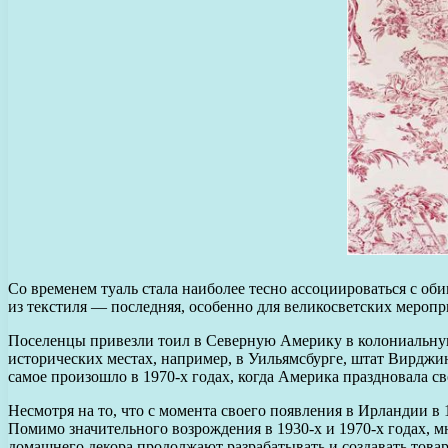
Со временем туаль стала наиболее тесно ассоциироваться с об
из текстиля — последняя, особенно для великосветских меропр
Поселенцы привезли тоил в Северную Америку в колониальную 
исторических местах, например, в Уильямсбурге, штат Вирджин
самое произошло в 1970-х годах, когда Америка праздновала св
Несмотря на то, что с момента своего появления в Ирландии в 1
Помимо значительного возрождения в 1930-х и 1970-х годах, 
домашнего декора продолжают разрабатывать и создавать товары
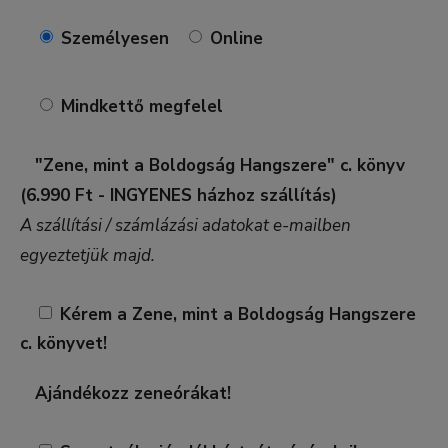
Személyesen
Online
Mindkettő megfelel
"Zene, mint a Boldogság Hangszere" c. könyv
(6.990 Ft - INGYENES házhoz szállítás)
A szállítási / számlázási adatokat e-mailben
egyeztetjük majd.
Kérem a Zene, mint a Boldogság Hangszere
c. könyvet!
Ajándékozz zeneórákat!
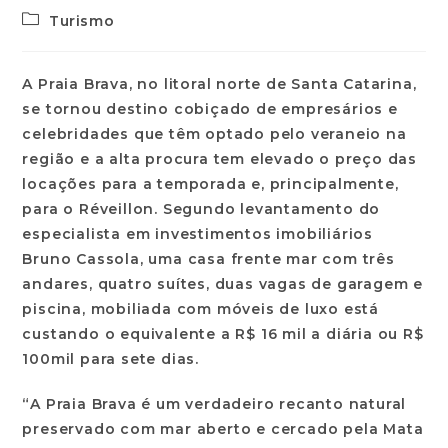
Turismo
A Praia Brava, no litoral norte de Santa Catarina,
se tornou destino cobiçado de empresários e
celebridades que têm optado pelo veraneio na
região e a alta procura tem elevado o preço das
locações para a temporada e, principalmente,
para o Réveillon. Segundo levantamento do
especialista em investimentos imobiliários
Bruno Cassola, uma casa frente mar com três
andares, quatro suítes, duas vagas de garagem e
piscina, mobiliada com móveis de luxo está
custando o equivalente a R$ 16 mil a diária ou R$
100mil para sete dias.
“A Praia Brava é um verdadeiro recanto natural
preservado com mar aberto e cercado pela Mata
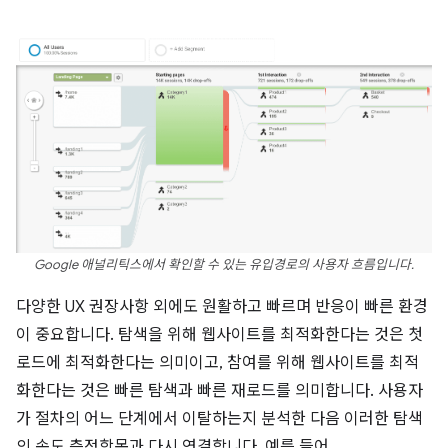
Google 애널리틱스에서 확인할 수 있는 유입경로의 사용자 흐름입니다.
다양한 UX 권장사항 외에도 원활하고 빠르며 반응이 빠른 환경
이 중요합니다. 탐색을 위해 웹사이트를 최적화한다는 것은 첫
로드에 최적화한다는 의미이고, 참여를 위해 웹사이트를 최적
화한다는 것은 빠른 탐색과 빠른 재로드를 의미합니다. 사용자
가 절차의 어느 단계에서 이탈하는지 분석한 다음 이러한 탐색
의 속도 측정항목과 다시 연결합니다. 예를 들어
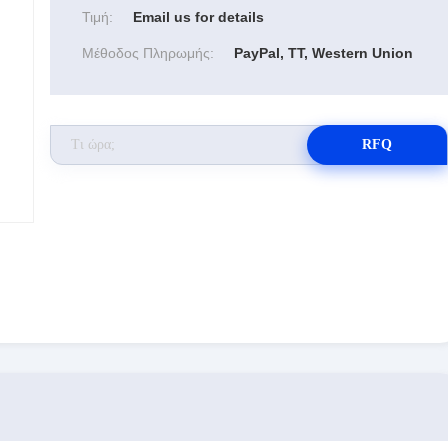
Τιμή:
Email us for details
Μέθοδος Πληρωμής:
PayPal, TT, Western Union
RFQ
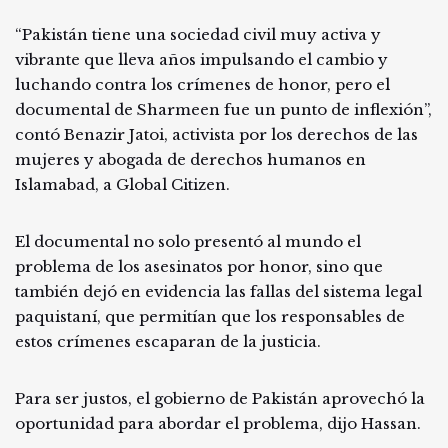
“Pakistán tiene una sociedad civil muy activa y
vibrante que lleva años impulsando el cambio y
luchando contra los crímenes de honor, pero el
documental de Sharmeen fue un punto de inflexión”,
contó Benazir Jatoi, activista por los derechos de las
mujeres y abogada de derechos humanos en
Islamabad, a Global Citizen.
El documental no solo presentó al mundo el
problema de los asesinatos por honor, sino que
también dejó en evidencia las fallas del sistema legal
paquistaní, que permitían que los responsables de
estos crímenes escaparan de la justicia.
Para ser justos, el gobierno de Pakistán aprovechó la
oportunidad para abordar el problema, dijo Hassan.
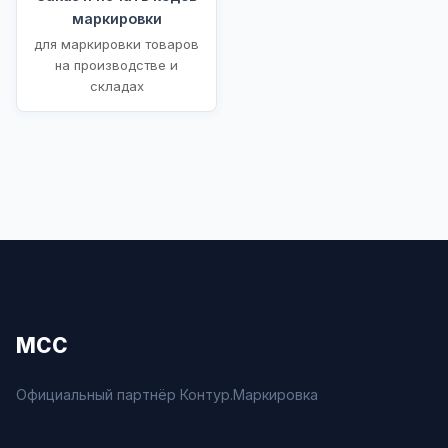
маркировки
для маркировки товаров
на производстве и
складах
МСС
Официальный партнёр Контур.Маркировка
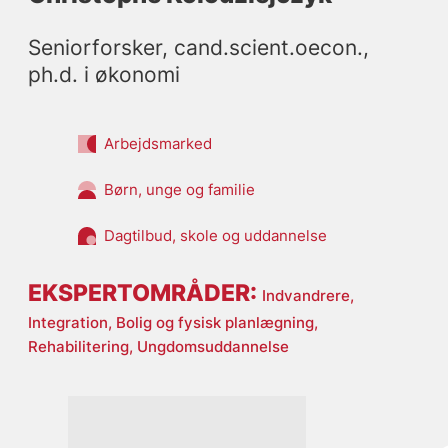
Seniorforsker, cand.scient.oecon., 
ph.d. i økonomi
Arbejdsmarked
Børn, unge og familie
Dagtilbud, skole og uddannelse
EKSPERTOMRÅDER:
Indvandrere,
Integration,
Bolig og fysisk planlægning,
Rehabilitering,
Ungdomsuddannelse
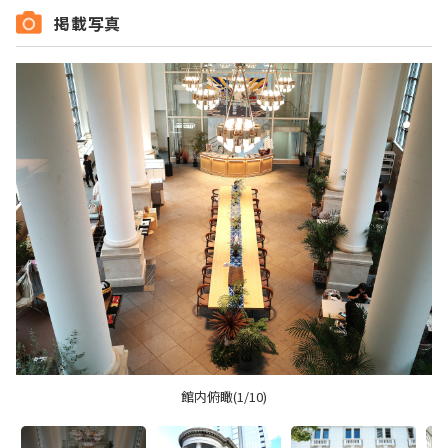
掲載写真
館内俯瞰(1/10)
· · · ·
Pictures aside, retype all of the entries word for word.

Reply to the task:
Со временем туаль стала наиболее тесно ассоциироваться с об
из текстиля — последняя, особенно для великосветских меропр
Поселенцы привезли тоил в Северную Америку в колониальную 
исторических местах, например, в Уильямсбурге, штат Вирджин
самое произошло в 1970-х годах, когда Америка праздновала св
Несмотря на то, что с момента своего появления в Ирландии в 1
Помимо значительного возрождения в 1930-х и 1970-х годах, 
домашнего декора продолжают разрабатывать и создавать товары
Személyesen
Online
Mindkettő megfelel
"Zene, mint a Boldogság Hangszere" c. könyv
(6.990 Ft - INGYENES házhoz szállítás)
A szállítási / számlázási adatokat e-mailben
egyeztetjük majd.
Kérem a Zene, mint a Boldogság Hangszere
c. könyvet!
Ajándékozz zeneórákat!
Turismo
A Praia Brava, no litoral norte de Santa Catarina,
se tornou destino cobiçado de empresários e
celebridades que têm optado pelo veraneio na
região e a alta procura tem elevado o preço das
locações para a temporada e, principalmente,
para o Réveillon. Segundo levantamento do
especialista em investimentos imobiliários
Bruno Cassola, uma casa frente mar com três
andares, quatro suítes, duas vagas de garagem e
piscina, mobiliada com móveis de luxo está
custando o equivalente a R$ 16 mil a diária ou R$
100mil para sete dias.
“A Praia Brava é um verdadeiro recanto natural
preservado com mar aberto e cercado pela Mata
Google 애널리틱스에서 확인할 수 있는 유입경로의 사용자 흐름입니다.
다양한 UX 권장사항 외에도 원활하고 빠르며 반응이 빠른 환경
이 중요합니다. 탐색을 위해 웹사이트를 최적화한다는 것은 첫
로드에 최적화한다는 의미이고, 참여를 위해 웹사이트를 최적
화한다는 것은 빠른 탐색과 빠른 재로드를 의미합니다. 사용자
가 절차의 어느 단계에서 이탈하는지 분석한 다음 이러한 탐색
의 속도 측정항목과 다시 연결합니다. 예를 들어
Τιμή:
Email us for details
Μέθοδος Πληρωμής:
PayPal, TT, Western Union
RFQ
“Pakistán tiene una sociedad civil muy activa y
vibrante que lleva años impulsando el cambio y
luchando contra los crímenes de honor, pero el
documental de Sharmeen fue un punto de inflexión”,
contó Benazir Jatoi, activista por los derechos de las
mujeres y abogada de derechos humanos en
Islamabad, a Global Citizen.
El documental no solo presentó al mundo el
problema de los asesinatos por honor, sino que
también dejó en evidencia las fallas del sistema legal
paquistaní, que permitían que los responsables de
estos crímenes escaparan de la justicia.
Para ser justos, el gobierno de Pakistán aprovechó la
oportunidad para abordar el problema, dijo Hassan.
маркировки
для маркировки товаров
на производстве и
складах
МСС
Официальный партнёр Контур.Маркировка
Seniorforsker, cand.scient.oecon., 
ph.d. i økonomi
Arbejdsmarked
Børn, unge og familie
Dagtilbud, skole og uddannelse
EKSPERTOMRÅDER:
Indvandrere,
Integration,
Bolig og fysisk planlægning,
Rehabilitering,
Ungdomsuddannelse
掲載写真
館内俯瞰(1/10)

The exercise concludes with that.